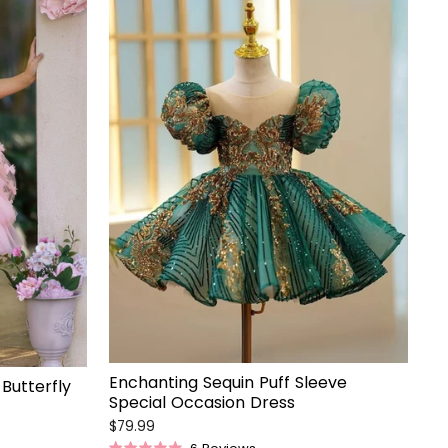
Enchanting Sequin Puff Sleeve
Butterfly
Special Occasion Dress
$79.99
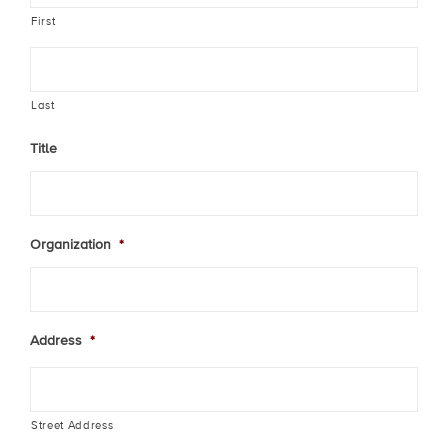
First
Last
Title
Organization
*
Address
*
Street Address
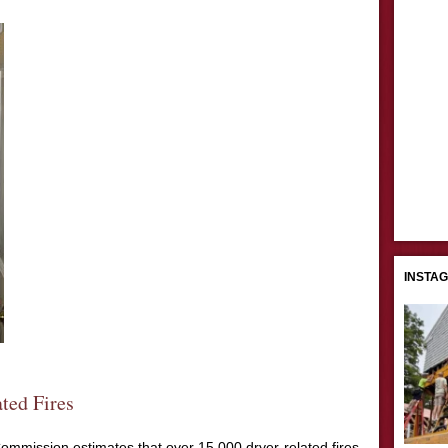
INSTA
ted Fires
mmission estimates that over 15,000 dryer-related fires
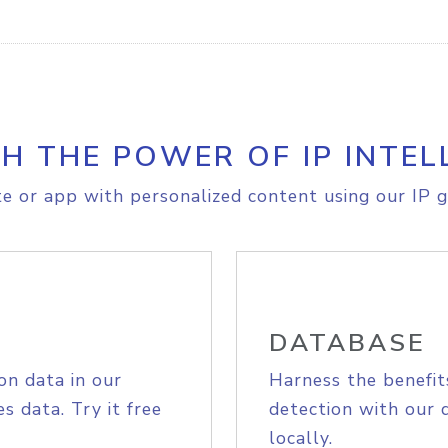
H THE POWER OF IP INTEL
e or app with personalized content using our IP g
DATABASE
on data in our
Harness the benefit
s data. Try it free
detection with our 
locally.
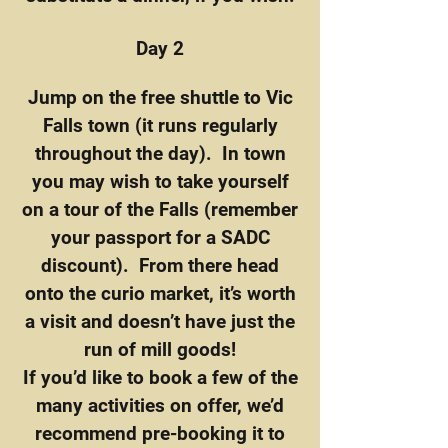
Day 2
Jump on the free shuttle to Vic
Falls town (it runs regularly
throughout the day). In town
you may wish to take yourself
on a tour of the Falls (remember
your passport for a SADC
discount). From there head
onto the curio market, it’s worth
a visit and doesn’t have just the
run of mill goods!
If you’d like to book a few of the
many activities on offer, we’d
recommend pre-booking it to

——————

TASK GOAL: Restate the entries verbatim, without pictures.

RESPONSE:
Enchanting Sequin Puff Sleeve
Butterfly
Special Occasion Dress
$79.99
First
Last
Title
Organization
*
Address
*
Street Address
INSTA
ted Fires
mmission estimates that over 15,000 dryer-related fires
H THE POWER OF IP INTEL
e or app with personalized content using our IP g
DATABASE
on data in our
Harness the benefit
s data. Try it free
detection with our 
locally.
Day 2
Jump on the free shuttle to Vic
Falls town (it runs regularly
throughout the day). In town
you may wish to take yourself
on a tour of the Falls (remember
your passport for a SADC
discount). From there head
onto the curio market, it’s worth
a visit and doesn’t have just the
run of mill goods!
If you’d like to book a few of the
many activities on offer, we’d
recommend pre-booking it to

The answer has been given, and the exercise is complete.